Fantasy sports companies FanDuel and DraftKings are coming under further pressure as a player in Kentucky accused them of negligence and fraud in a lawsuit.
Adam Johnson, a daily fantasy player from Jefferson County, says in the suit that players were “fraudulently induced into placing money onto DraftKings because it was supposed to be a fair game of skill without the potential for insiders to use non-public information to compete against them.”
The suit, which was filed in the Southern District of New York and seeks class action status, asks for a jury trial and requests that the companies pay damages with interest while also changing their practices to make sure employees don’t benefit from inside information.
The suit is the latest fallout from a controversy that erupted this week when it came to light that a DraftKings employee had inadvertently released information about which athletes were most likely to end up on the rosters. The week before, the employee, Ethan Haskell, had won $350,000 playing in contests on FanDuel, raising questions about whether he had used proprietary information to gain an edge on the competition. The companies have said he didn’t.
“The biggest edges any player can have come from having data and information. DraftKings and FanDuel employees have access to both things, neither of which is public,” Johnson claims in his lawsuit. “For instance, DraftKings performs analytics to determine winning strategies, return on investment of certain strategies and even how lineups on FanDuel would do if they were entered into DraftKings contests. DraftKings knows the value of this data and knows that it should not be shared.”
FanDuel declined to comment. DraftKings couldn’t be reached for comment.
Allowing Employees to Play
The lawsuit questions the companies’ decision to let their employees play on other sites. Until this week, workers at FanDuel and DraftKings didn’t seem to see anything wrong with playing fantasy sports while running fantasy sports companies. Both companies had banned players from playing on their own sites but didn’t restrict any other action.
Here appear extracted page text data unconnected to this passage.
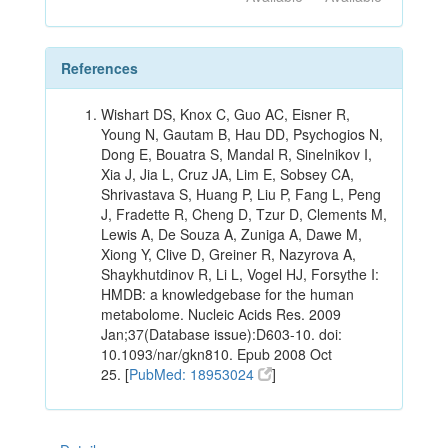
References
Wishart DS, Knox C, Guo AC, Eisner R,
Young N, Gautam B, Hau DD, Psychogios N,
Dong E, Bouatra S, Mandal R, Sinelnikov I,
Xia J, Jia L, Cruz JA, Lim E, Sobsey CA,
Shrivastava S, Huang P, Liu P, Fang L, Peng
J, Fradette R, Cheng D, Tzur D, Clements M,
Lewis A, De Souza A, Zuniga A, Dawe M,
Xiong Y, Clive D, Greiner R, Nazyrova A,
Shaykhutdinov R, Li L, Vogel HJ, Forsythe I:
HMDB: a knowledgebase for the human
metabolome. Nucleic Acids Res. 2009
Jan;37(Database issue):D603-10. doi:
10.1093/nar/gkn810. Epub 2008 Oct
25. [
PubMed: 18953024
]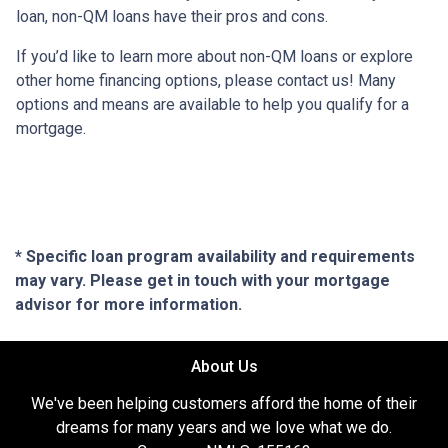
loan, non-QM loans have their pros and cons.
If you’d like to learn more about non-QM loans or explore
other home financing options, please contact us! Many
options and means are available to help you qualify for a
mortgage.
* Specific loan program availability and requirements
may vary. Please get in touch with your mortgage
advisor for more information.
About Us
We've been helping customers afford the home of their
dreams for many years and we love what we do.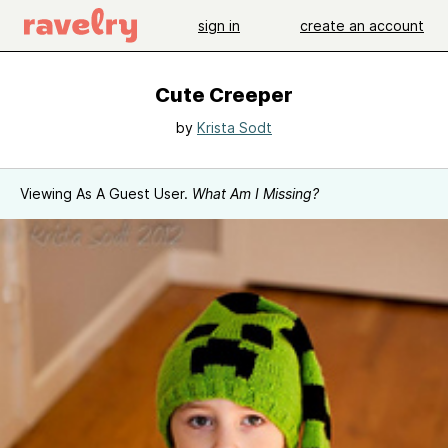
sign in
create an account
Cute Creeper
by
Krista Sodt
Viewing As A Guest User.
What Am I Missing?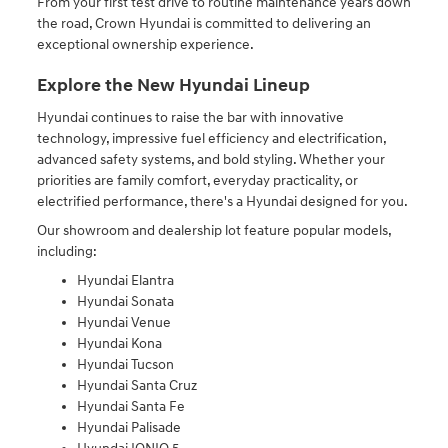
From your first test drive to routine maintenance years down
the road, Crown Hyundai is committed to delivering an
exceptional ownership experience.
Explore the New Hyundai Lineup
Hyundai continues to raise the bar with innovative
technology, impressive fuel efficiency and electrification,
advanced safety systems, and bold styling. Whether your
priorities are family comfort, everyday practicality, or
electrified performance, there's a Hyundai designed for you.
Our showroom and dealership lot feature popular models,
including:
Hyundai Elantra
Hyundai Sonata
Hyundai Venue
Hyundai Kona
Hyundai Tucson
Hyundai Santa Cruz
Hyundai Santa Fe
Hyundai Palisade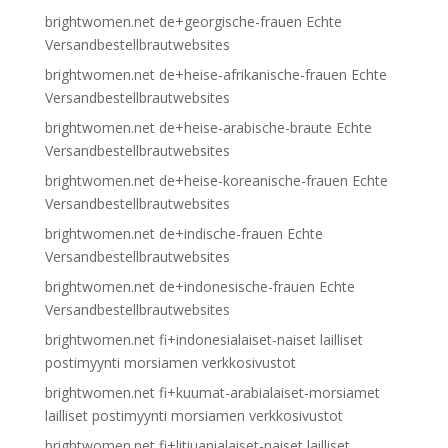
brightwomen.net de+georgische-frauen Echte
Versandbestellbrautwebsites
brightwomen.net de+heise-afrikanische-frauen Echte
Versandbestellbrautwebsites
brightwomen.net de+heise-arabische-braute Echte
Versandbestellbrautwebsites
brightwomen.net de+heise-koreanische-frauen Echte
Versandbestellbrautwebsites
brightwomen.net de+indische-frauen Echte
Versandbestellbrautwebsites
brightwomen.net de+indonesische-frauen Echte
Versandbestellbrautwebsites
brightwomen.net fi+indonesialaiset-naiset lailliset
postimyynti morsiamen verkkosivustot
brightwomen.net fi+kuumat-arabialaiset-morsiamet
lailliset postimyynti morsiamen verkkosivustot
brightwomen.net fi+litiuanialaiset-naiset lailliset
At DraftKings, employees were actively encouraged to play on FanDuel, according to a former employee. Thomas Starr, who worked for both DraftKings and Draftstreet, another daily fantasy sports company, said one of the draws of working at a fantasy company was spending the day talking about playing the games.
“It’s an ongoing conversation all day, like an open forum, who’s betting on what, who’s the sleeper today,” he said.
On Wednesday, DraftKings and FanDuel said they were banning their workers from playing fantasy sports for money, a restriction that parallels the practices of some casino companies that prohibit employees from placing bets at competing casinos. Johnson’s suit claims that this should have been done years ago, citing past comments made by Jason Robins, the chief executive of DraftKings, expressing concern about the fairness of his company’s policies on that practice. Not banning such activities violates consumer protection law in Kentucky and the New York Deceptive Acts and Practices and False Advertising laws, according to the suit.
DraftKings and FanDuel, the two biggest daily fantasy sports companies, are under investigation by the New York Attorney General and are facing calls for congressional hearings. They could also face scrutiny by the U.S. Federal Trade Commission over possible violations of consumer-protection laws, according to former lawyers for the agency. “It seems like a pretty troublesome practice, and rigging a contest is right up the FTC’s alley,” said Joel Winston, a lawyer at Hudson Cook LLP in Washington.
Online gaming has been a recent focus for the FTC, and the agency will probably be interested in expanding into fantasy sports betting because it has similar attributes, said Phyllis Marcus, a lawyer at Hunton & Williams LLP in Washington.
“The FTC has really jumped into the online-gaming industry,” Marcus said. “That’s where the attention is. That’s where consumers are.”